I have previously written of the deeds of the Persian king Shapur:
In the 260s, Shapur settled many Roman prisoners he had taken during his successful war. A city emerged, bearing his name: Gundeshapur (Jundaisapur). In the fifth and sixth, centuries this emerged as one of the greatest intellectual centers of the ancient world, almost a facsimile of a research university, with a special focus on medicine. Although it is difficult to disentangle truth from legend, Gundeshapur is often cited as a major influence on early Islamic learning and scholarship. And it was, par excellence, a Christian center, base of one of the metropolitan provinces of the Church of the East. Its Christian identity became even more marked when it became a refuge for scholars fleeing religious oppression in the Eastern Roman Empire. Not surprisingly, then, by the late third century, the Persian Empire found itself with abundant Christians, drawn from a wide variety of sources and ethnic traditions.
It would have been very difficult to convince those harrowed prisoners in the 260s that the catastrophes they were witnessing would lead to a vast flowering for their faith. Historically, though, wars and disasters often drive religious change and movement, at least as much as any conscious human intent.
The first translation of the Bible into a Germanic language, Gothic, was undertaken by the descendant of Christian captives seized by the Goths during their invasion of Anatolia in the 250s. Ulfilas (Gothic for “Little Wolf”) was directly related to a family of Christian clergy transported back to Gothic territory in the wake of these raids. His family, and no doubt other Christian captives, began the process of converting their captors in the later third century … [Ulfilas] went so far as to invent an alphabet, based on the Greek alphabet, with which to begin writing Gothic and then used it to translate the Bible.
Andrew Walls gives another example (see below for source):
We hear also of remote rural populations turning to Christianity because of what they had seen in the sufferings of Christian deportees being marched across their territory.

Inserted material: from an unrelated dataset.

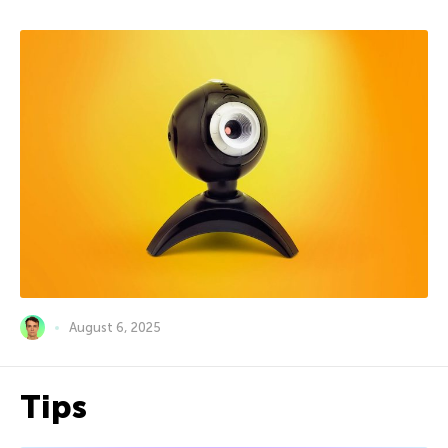
August 6, 2025
Tips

And the slavery factor also enters the story of the church of the East. A section of the Hun people living in the Central Asian region of Bactria bought Syriac-speaking Christian slaves from sources in the Persian Empire. They made such an impression that the whole Bactrian Hun community decided to become Christians and, in an ironic twist, applied to the Zoroastrian emperor for a bishop to lead and teach them. They might not be experienced in ecclesiastical matters, but they knew that the faith they desired to embrace had come from within the emperor’s dominions.

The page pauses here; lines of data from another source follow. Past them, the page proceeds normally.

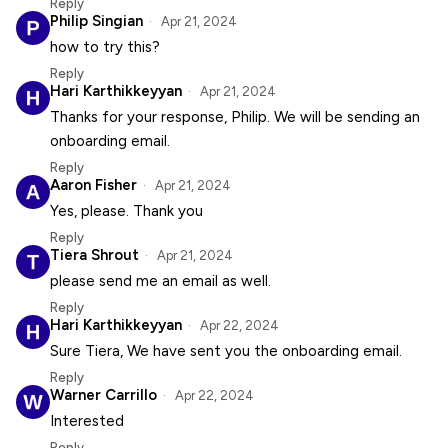
Reply
Philip Singian
Apr 21, 2024
how to try this?
Reply
Hari Karthikkeyyan
Apr 21, 2024
Thanks for your response, Philip. We will be sending an
onboarding email.
Reply
Aaron Fisher
Apr 21, 2024
Yes, please. Thank you
Reply
Tiera Shrout
Apr 21, 2024
please send me an email as well.
Reply
Hari Karthikkeyyan
Apr 22, 2024
Sure Tiera, We have sent you the onboarding email.
Reply
Warner Carrillo
Apr 22, 2024
Interested
Reply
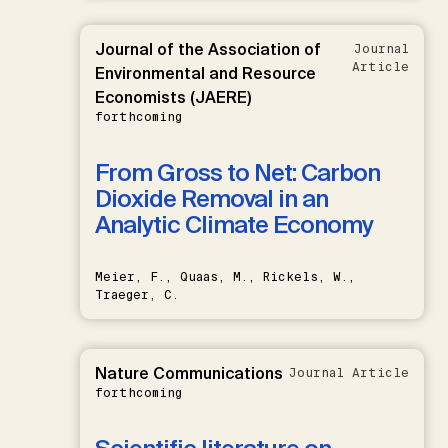
Journal of the Association of
Journal
Article
Environmental and Resource
Economists (JAERE)
forthcoming
From Gross to Net: Carbon
Dioxide Removal in an
Analytic Climate Economy
Meier, F., Quaas, M., Rickels, W.,
Traeger, C.
Nature Communications
Journal Article
forthcoming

I read a fine recent book by Catherine M. Cameron, Captives: How Stolen People Changed the World (University of Nebraska Press, 2016). Although this focuses on New World indigenous groups, so much of what it says bears close parallels to ancient settings in the Old World. Particularly relevant are the sections on how captives import new ways, and help redefine captor societies. Her sections on cultural transmission relate closely to what I am saying about religious influence.
In a personal communication, Dr. Cameron writes that “it is amazing that no one has written a book about slaves as a vehicle for the transmission of religious ideas! There must be a world of data out there.” She is absolutely correct.

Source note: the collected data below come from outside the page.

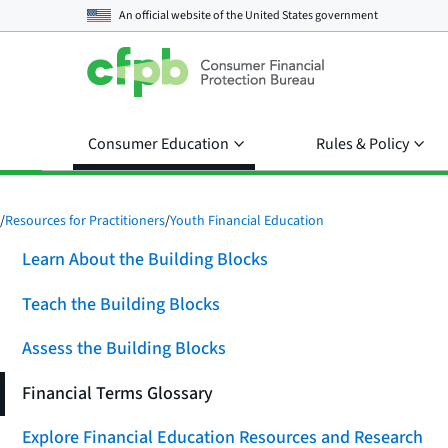
An official website of the
United States government
Consumer Education
Rules & Policy
/
Resources for Practitioners
/
Youth Financial Education
Learn About the Building Blocks
Teach the Building Blocks
Assess the Building Blocks
Financial Terms Glossary
Explore Financial Education Resources and Research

In later periods too, a lot has been written about slaves, conversion, and religious transmission around the Black Atlantic: see especially Jon F. Sensbach’s Rebecca’s Revival: Creating Black Christianity in the Atlantic World (Harvard University Press, 2005).
As I mentioned in my earlier post, Andrew F. Walls offers a wide-ranging historical perspective on these matters in his “Mission and Migration: The Diaspora Factor in Christian History,” in Global Diasporas and Mission (Regnum Books, 2014), edited by Chandler H. Im and Amos Yong, 19-37.